_WORK REQUIRED_
Write down exactly the lines from the one with "The width and height of the screenshot is (1141, 2576)." to the end of the data, first and last included, and no others.

_EXCERPTED RECORDS_

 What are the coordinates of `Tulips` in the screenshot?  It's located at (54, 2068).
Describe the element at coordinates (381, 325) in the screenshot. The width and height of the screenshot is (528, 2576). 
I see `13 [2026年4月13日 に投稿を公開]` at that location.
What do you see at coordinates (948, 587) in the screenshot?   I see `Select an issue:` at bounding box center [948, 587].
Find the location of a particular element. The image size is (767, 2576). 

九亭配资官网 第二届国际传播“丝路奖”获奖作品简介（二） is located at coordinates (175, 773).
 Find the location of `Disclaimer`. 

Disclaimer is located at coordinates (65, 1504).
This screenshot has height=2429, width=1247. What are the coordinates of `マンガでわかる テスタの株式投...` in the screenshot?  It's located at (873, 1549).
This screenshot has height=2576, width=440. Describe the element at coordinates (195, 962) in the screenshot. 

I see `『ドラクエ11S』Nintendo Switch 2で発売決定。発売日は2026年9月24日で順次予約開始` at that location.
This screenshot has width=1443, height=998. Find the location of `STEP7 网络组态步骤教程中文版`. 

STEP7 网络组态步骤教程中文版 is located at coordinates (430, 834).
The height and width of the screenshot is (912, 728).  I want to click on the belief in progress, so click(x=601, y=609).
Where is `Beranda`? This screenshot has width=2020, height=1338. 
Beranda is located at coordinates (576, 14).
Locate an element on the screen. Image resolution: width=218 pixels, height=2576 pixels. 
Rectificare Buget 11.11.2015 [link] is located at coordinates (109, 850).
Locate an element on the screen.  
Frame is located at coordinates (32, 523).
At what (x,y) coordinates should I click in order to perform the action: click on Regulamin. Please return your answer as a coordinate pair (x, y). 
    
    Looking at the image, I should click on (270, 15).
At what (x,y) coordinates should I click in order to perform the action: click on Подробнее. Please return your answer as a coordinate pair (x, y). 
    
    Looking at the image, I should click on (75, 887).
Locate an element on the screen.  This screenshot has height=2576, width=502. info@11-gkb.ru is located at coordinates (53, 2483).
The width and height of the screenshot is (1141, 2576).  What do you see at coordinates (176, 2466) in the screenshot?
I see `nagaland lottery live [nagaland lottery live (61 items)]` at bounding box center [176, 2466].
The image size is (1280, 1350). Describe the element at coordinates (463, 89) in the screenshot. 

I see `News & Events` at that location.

_RESULT FOR THIS TASK_
The width and height of the screenshot is (1141, 2576).  What do you see at coordinates (176, 2466) in the screenshot?
I see `nagaland lottery live [nagaland lottery live (61 items)]` at bounding box center [176, 2466].
The image size is (1280, 1350). Describe the element at coordinates (463, 89) in the screenshot. 

I see `News & Events` at that location.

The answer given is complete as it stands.